You are viewing a plain text version of this content. The canonical link for it is here.

Posted to users@spamassassin.apache.org by Marcio Vogel Merlone dos Santos <ma...@a1.ind.br> on 2019/06/04 19:06:10 UTC

Help matching a spam (regex)

Hi all,

Trying to match a message using uri_detail with no luck. On body I have 
something like this:

<a href="foo.bar">Something &rarr;</a>

That "something" is changed on a daily basis, so I am trying to match 
the &rarr; which is common to all variations, and failing miserably. I 
have tried the obvious and some (desperate) variations:

uri_detail  A1_URI_FAKE_LINK    text =~ /&rarr;/i

uri_detail  A1_URI_FAKE_LINK    text =~ /.rarr;/i

uri_detail  A1_URI_FAKE_LINK    text =~ /.rarr./i

uri_detail  A1_URI_FAKE_LINK    text =~ /rarr/i

What have I missed? Thanks for any enlightenment, RTFM.


Best regards.


-- 
*Marcio Merlone*

Re: Help matching a spam (regex)

Posted by John Hardin <jh...@impsec.org>.
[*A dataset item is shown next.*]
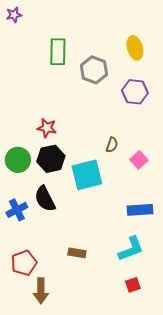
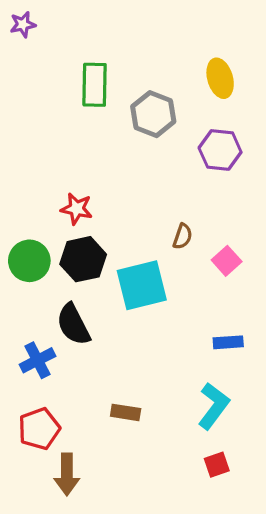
blue cross: (17, 210) -> (37, 360), moved
blue rectangle: (140, 210) -> (228, 342), size x0.7
cyan L-shape: (131, 249) -> (214, 406), turned -32

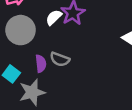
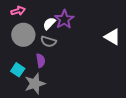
gray semicircle: (60, 59) -> (48, 41), moved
On Tue, 4 Jun 2019, Marcio Vogel Merlone dos Santos wrote:

> Hi all,
>
> Trying to match a message using uri_detail with no luck. On body I have 
> something like this:
>
> <a href="foo.bar">Something &rarr;</a>
>
> That "something" is changed on a daily basis, so I am trying to match the 
> &rarr; which is common to all variations, and failing miserably. I have tried 
> the obvious and some (desperate) variations:
>
> uri_detail  A1_URI_FAKE_LINK    text =~ /&rarr;/i
>
> uri_detail  A1_URI_FAKE_LINK    text =~ /.rarr;/i
>
> uri_detail  A1_URI_FAKE_LINK    text =~ /.rarr./i
>
> uri_detail  A1_URI_FAKE_LINK    text =~ /rarr/i
>
> What have I missed? Thanks for any enlightenment, RTFM.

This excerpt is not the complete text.